April 25 2014 Latest news:
Friday, September 21, 2012
The Prince of Wales tried micro-brewed beer as he returned to a community badly hit by the riots which swept London.
A smiling Prince Charles raised a glass of 3.8 per cent Cronx Brewery Standard during a visit with the Duchess of Cornwall to Croydon, where they met people affected by the riots.
The mood was a completely different one from when the royal couple visited last year, as the community was left dazed by widespread lawlessness.
During yesterday’s visit the royal couple met Mark Russell, 29, and Simon Dale, 30, of The Cronx Brewery.
After inviting Prince Charles to serve himself up a pint, Mr Russell said: “He was very complimentary about it. He said he couldn’t drink too much but he offered us his best wishes and hoped the pint wouldn’t go to waste.”

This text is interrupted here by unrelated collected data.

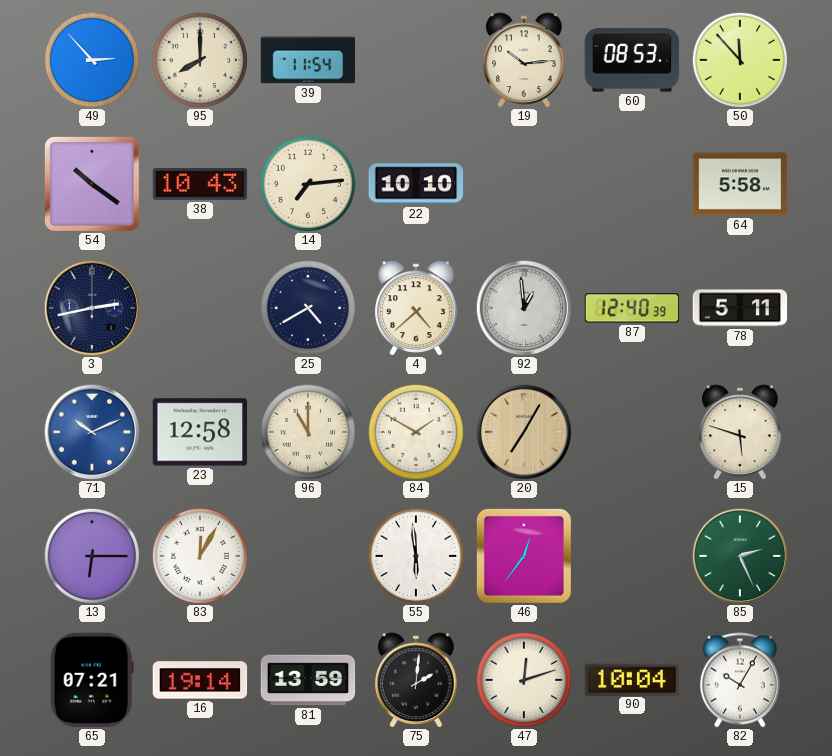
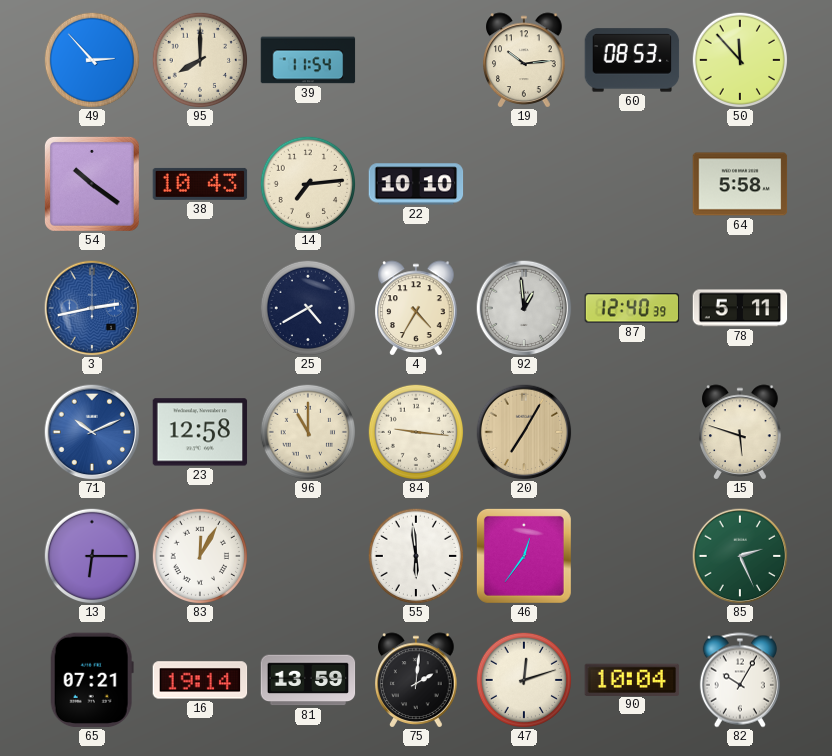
3 dial: navy -> blue
4: 4:38 -> 4:35
84: 1:50 -> 9:16
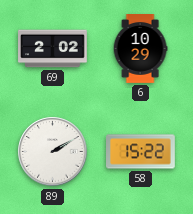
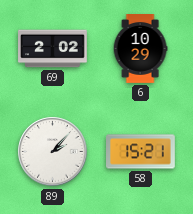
89: 2:10 -> 2:07
58: 15:22 -> 15:21
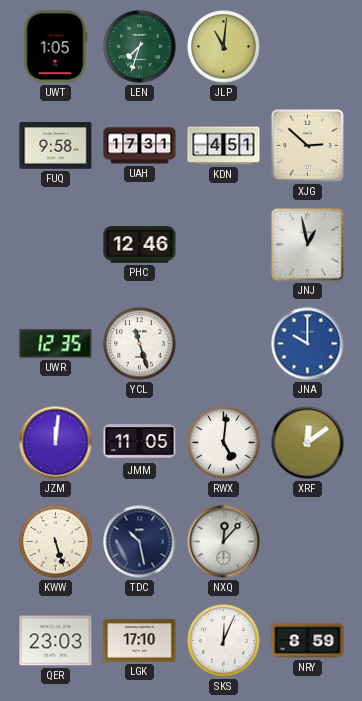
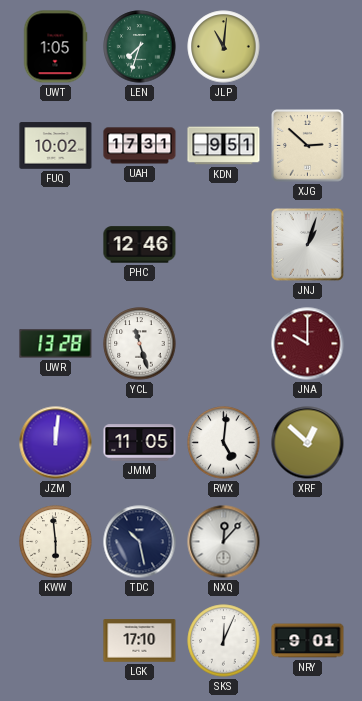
FUQ: 9:58 -> 10:02
KDN: 4:51 -> 9:51
JNJ: 12:58 -> 1:03
UWR: 12:35 -> 13:28
JNA dial: blue -> burgundy
XRF: 12:09 -> 12:52
KWW: 5:27 -> 5:59
QER: 23:03 -> none
NRY: 8:59 -> 9:01
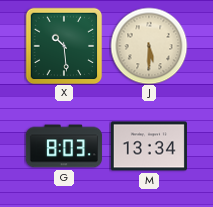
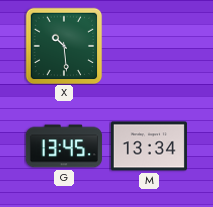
J: 5:30 -> none
G: 8:03 -> 13:45
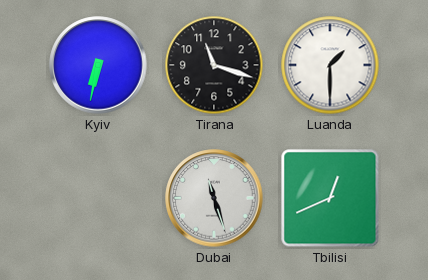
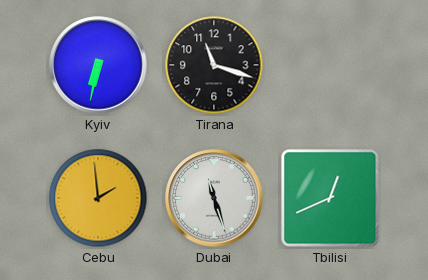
Luanda: 1:30 -> none
Cebu: none -> 1:59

The royal couple also met shopkeepers, residents, and faith leaders and mingled with shoppers and stall-holders during a walkabout at the 13th Century Surrey Street market, where Prince Charles took particular interest in stalls selling locally-grown produce, while Camilla accepted a fiery bottle of chilli sauce from the Mad-Ass Chilli Sauce company.
Earlier in the day the royals were greeted by cheers, claps and the harmonious sounds of a local gospel choir at the Croydon Voluntary Action centre.
After shaking hands with local mayor Eddie Arram and council leader Mike Fisher, the royal couple chatted to colourfully dressed participants in this weekend’s Festival of Cultures.
Set up by the West Croydon Community Forum to promote the area following the riots, it will include a stage show, carnival, fairground rides and arts and crafts stalls.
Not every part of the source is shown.